Botellas plásticas desechables

La industria del plástico importa entre 15 y 18 millones de toneladas para la elaboración de botellas

04 Julio 2018   7   Editorial   Gustavo Alvarado

Ayer comenzó a operar en Talca la prohibición del uso de bolsas plásticas en el comercio, medida que fue adoptada a instancias de la municipalidad con aquellos comerciantes que voluntariamente adhirieron a ello.

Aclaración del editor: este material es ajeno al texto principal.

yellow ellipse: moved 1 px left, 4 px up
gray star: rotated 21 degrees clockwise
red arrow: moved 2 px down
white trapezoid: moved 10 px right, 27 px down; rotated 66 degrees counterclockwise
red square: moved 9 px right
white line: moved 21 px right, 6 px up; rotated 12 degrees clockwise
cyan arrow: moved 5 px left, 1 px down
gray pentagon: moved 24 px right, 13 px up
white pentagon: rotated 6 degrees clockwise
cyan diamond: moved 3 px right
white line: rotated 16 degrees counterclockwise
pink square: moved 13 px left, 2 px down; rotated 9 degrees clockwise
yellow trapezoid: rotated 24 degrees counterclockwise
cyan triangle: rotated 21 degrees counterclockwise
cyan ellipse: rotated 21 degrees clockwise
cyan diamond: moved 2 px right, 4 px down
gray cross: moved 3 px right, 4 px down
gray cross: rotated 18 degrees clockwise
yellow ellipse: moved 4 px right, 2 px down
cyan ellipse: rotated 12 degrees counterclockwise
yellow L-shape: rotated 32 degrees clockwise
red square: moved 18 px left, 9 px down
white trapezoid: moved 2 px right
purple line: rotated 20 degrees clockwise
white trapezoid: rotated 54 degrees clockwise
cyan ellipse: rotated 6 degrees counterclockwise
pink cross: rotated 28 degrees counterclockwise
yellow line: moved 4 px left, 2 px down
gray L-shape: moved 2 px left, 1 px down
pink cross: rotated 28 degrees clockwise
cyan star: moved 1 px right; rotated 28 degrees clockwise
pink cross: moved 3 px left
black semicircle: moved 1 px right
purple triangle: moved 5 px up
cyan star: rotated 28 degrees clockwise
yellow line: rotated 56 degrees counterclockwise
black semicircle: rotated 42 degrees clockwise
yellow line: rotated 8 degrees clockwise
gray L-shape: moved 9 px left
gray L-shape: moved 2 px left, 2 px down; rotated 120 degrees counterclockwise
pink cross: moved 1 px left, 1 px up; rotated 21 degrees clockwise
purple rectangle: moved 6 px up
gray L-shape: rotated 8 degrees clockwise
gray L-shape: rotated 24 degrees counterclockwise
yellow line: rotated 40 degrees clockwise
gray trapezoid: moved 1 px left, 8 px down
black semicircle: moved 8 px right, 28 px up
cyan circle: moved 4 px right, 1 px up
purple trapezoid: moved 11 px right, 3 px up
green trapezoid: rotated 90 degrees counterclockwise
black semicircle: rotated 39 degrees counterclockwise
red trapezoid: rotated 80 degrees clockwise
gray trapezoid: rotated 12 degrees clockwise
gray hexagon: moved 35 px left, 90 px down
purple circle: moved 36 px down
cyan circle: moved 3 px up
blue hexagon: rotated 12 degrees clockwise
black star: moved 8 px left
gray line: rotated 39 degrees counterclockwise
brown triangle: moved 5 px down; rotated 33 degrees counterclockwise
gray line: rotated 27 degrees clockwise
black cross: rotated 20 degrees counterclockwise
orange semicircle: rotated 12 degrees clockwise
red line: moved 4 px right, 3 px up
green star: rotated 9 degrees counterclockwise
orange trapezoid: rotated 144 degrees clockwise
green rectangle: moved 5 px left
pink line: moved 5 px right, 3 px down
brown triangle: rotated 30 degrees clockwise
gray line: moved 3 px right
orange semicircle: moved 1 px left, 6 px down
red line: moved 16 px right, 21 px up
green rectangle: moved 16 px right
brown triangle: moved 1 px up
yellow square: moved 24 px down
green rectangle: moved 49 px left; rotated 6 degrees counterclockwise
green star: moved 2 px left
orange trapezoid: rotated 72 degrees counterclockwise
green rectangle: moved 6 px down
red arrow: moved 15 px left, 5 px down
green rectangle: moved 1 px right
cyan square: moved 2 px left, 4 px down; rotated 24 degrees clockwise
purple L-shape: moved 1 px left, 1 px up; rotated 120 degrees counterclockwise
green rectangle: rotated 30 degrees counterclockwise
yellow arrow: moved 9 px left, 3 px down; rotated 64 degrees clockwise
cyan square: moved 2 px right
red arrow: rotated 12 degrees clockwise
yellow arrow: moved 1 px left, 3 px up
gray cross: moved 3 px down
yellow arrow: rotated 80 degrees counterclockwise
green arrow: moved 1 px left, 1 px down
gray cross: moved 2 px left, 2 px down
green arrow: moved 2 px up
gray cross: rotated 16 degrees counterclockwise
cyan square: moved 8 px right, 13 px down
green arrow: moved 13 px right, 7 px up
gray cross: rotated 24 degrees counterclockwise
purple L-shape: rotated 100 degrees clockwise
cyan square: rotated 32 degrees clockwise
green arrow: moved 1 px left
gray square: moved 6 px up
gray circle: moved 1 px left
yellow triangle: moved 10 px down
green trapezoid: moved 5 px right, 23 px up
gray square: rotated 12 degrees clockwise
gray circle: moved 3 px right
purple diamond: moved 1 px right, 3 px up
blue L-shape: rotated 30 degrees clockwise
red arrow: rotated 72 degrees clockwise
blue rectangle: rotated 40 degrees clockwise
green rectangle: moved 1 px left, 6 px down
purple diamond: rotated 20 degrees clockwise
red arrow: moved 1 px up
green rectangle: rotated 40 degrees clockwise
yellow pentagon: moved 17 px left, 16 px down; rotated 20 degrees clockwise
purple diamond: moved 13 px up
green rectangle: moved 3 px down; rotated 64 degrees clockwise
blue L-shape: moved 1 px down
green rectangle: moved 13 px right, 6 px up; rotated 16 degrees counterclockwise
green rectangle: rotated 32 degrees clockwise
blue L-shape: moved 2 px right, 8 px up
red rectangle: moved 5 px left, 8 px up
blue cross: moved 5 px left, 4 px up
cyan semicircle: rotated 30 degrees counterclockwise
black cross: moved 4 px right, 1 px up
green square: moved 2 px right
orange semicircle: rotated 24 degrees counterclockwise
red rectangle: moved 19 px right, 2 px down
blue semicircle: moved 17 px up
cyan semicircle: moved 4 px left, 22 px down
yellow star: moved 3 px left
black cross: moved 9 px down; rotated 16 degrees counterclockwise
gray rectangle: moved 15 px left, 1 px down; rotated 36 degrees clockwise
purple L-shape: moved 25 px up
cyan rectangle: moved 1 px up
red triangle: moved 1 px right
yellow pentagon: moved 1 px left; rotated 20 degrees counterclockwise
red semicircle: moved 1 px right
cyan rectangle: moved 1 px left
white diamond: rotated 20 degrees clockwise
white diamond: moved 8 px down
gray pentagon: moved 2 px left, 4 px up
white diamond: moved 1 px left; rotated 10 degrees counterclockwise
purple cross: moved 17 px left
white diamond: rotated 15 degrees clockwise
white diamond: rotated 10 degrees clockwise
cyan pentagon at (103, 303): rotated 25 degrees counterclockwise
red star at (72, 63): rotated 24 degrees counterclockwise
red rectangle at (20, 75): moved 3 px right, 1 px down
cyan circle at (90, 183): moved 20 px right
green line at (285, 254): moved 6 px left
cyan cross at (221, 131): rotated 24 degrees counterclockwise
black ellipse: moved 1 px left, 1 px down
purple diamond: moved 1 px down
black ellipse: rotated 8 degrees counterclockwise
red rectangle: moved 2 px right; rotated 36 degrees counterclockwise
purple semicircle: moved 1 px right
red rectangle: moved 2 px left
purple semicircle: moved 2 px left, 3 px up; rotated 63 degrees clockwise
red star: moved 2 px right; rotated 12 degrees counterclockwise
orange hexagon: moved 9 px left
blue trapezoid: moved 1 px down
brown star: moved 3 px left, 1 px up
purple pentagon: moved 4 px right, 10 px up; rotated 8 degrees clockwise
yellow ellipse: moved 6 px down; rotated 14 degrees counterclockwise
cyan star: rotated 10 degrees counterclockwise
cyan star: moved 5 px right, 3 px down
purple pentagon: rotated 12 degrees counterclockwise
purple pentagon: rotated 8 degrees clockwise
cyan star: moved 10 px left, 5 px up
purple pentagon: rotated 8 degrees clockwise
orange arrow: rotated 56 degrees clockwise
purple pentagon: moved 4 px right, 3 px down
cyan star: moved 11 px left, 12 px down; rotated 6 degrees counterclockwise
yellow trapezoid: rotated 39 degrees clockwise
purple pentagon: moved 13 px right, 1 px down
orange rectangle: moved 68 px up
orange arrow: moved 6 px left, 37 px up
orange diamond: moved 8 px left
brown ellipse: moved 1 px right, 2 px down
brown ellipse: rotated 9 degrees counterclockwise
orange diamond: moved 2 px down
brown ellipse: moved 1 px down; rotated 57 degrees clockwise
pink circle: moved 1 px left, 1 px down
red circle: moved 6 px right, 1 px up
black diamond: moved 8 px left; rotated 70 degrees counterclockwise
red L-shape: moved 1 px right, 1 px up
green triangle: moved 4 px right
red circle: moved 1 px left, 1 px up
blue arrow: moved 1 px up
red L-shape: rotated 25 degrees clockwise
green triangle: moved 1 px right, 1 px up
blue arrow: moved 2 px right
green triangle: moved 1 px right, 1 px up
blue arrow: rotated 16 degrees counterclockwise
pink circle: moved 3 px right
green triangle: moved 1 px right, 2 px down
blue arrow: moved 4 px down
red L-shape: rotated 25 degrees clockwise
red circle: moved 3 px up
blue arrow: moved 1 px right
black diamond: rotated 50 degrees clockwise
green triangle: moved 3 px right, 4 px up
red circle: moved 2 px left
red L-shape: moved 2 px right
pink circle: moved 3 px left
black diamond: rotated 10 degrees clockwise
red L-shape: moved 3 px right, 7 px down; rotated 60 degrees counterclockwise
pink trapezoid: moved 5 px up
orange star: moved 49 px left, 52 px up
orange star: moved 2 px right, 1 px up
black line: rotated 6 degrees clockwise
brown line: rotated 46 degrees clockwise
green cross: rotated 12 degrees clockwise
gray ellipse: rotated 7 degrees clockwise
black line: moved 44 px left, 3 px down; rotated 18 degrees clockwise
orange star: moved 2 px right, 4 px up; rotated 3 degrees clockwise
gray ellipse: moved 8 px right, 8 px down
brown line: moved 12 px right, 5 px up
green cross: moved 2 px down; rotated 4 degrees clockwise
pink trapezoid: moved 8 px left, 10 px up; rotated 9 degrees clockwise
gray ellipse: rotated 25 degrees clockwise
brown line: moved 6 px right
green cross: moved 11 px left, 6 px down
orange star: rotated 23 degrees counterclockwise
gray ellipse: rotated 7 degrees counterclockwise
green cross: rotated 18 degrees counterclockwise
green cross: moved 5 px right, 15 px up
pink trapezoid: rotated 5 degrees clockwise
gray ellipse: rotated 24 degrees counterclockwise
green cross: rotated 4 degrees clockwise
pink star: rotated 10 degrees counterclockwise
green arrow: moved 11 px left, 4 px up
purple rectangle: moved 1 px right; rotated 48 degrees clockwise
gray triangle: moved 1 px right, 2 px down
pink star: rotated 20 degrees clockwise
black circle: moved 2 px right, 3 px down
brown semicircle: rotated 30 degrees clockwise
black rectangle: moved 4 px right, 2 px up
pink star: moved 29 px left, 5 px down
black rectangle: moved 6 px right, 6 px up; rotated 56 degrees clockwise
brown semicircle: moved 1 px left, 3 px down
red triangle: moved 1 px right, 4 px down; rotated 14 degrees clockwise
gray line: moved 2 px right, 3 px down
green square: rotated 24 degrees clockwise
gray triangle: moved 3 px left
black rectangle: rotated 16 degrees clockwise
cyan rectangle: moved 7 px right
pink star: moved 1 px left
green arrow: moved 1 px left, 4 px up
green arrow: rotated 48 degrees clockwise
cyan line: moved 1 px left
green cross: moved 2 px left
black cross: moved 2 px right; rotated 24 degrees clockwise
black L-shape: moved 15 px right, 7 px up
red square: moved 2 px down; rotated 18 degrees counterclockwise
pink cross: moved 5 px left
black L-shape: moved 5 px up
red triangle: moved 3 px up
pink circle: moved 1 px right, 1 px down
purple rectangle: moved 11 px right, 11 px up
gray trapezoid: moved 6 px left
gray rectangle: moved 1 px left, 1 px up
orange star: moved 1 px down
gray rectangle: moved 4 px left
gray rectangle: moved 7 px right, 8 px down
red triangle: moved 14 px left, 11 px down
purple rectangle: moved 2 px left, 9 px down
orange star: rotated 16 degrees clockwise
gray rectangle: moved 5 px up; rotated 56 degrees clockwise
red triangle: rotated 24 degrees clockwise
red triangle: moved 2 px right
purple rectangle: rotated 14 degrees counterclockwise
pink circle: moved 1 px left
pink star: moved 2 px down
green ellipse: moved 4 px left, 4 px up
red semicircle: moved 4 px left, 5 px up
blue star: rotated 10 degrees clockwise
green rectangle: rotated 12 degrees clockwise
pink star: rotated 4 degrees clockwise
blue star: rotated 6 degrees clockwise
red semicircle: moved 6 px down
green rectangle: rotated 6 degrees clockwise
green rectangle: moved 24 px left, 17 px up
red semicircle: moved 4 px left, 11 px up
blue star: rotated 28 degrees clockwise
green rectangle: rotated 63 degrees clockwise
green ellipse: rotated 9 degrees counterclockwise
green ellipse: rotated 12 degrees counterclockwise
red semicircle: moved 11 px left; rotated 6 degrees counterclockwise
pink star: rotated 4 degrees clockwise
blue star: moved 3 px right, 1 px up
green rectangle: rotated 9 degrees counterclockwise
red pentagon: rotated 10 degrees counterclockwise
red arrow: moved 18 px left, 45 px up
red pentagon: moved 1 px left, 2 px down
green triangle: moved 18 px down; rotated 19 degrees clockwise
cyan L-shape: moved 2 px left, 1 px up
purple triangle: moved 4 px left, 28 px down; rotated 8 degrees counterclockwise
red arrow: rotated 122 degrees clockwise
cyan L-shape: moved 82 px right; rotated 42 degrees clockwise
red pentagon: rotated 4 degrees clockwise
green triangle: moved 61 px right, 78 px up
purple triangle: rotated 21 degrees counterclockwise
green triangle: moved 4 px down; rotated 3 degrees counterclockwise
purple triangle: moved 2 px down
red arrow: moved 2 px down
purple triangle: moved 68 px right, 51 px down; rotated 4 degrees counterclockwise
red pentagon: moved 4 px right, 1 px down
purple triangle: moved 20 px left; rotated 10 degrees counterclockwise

Sin duda se trata de un importante paso en la preservación del medio ambiente, tema que para una región como la nuestra es de vital importancia, ya que dependemos de la agricultura, de la pesca y del turismo, para todo lo cual es esencial una naturaleza libre de contaminantes.
Pero, hay que dar nuevos pasos, que tienen que ver con la paulatina eliminación de otros elementos plásticos, esta vez las botellas desechables.
Sobre esta base, se tramita en el Congreso una moción que busca reducir la fabricación de las botellas plásticas de un solo uso (desechables) y, a la vez, reimpulsar las retornables.
La propuesta plantea que “de los residuos plásticos, una parte significativa de ellos son generados por botellas plásticas desechables o de un solo uso, cuya producción y comercialización ha aumentado en los últimos años”.
Asimismo, los legisladores explican que este fenómeno contrasta con la disminución de la producción “de las botellas retornables reutilizables debido, entre otras razones, a que cadenas de supermercados han reducido la disponibilidad de estas últimas principalmente por los costos económicos que a estas empresas genera la gestión de recepción de envases”.
Agrega que “esta tendencia impacta negativamente en la generación de residuos y en las emisiones de CO2”.
Una investigación desarrollada durante el año 2016 por la unidad de Gestión y Política Ambiental de Dictuc, en alianza con Triciclos, se comprobó que la utilización de botellas retornables implica una reducción significativa de la huella de carbono, en comparación al uso de botellas desechables.
Según dicho estudio, “se determinó que el uso de botellas retornables, en comparación a las desechables, reduce la huella de carbono equivalente a 162 horas de carga de un celular, 2 días de absorción de CO2 de un árbol o 33 horas de una ampolleta de bajo consumo encendida. El envase de plástico retornable reduce en más de 14 veces la cantidad de residuos en rellenos sanitarios generados por la disposición de botellas plásticas de un solo uso”.
La industria del plástico importa entre 15 y 18 millones de toneladas para la elaboración de botellas, pero si la proporción de aquellas de tipo retornable aumentara y se reciclaran industrialmente una vez terminada su vida útil, sería innecesaria importación de tal cantidad.
Ojalá esta moción sea tramitada con celeridad, pero mientras tanto, la ida es utilizar las botellas retornables y, en caso contrario, reciclar los envases vacíos, de manera de contribuir con el medio ambiente.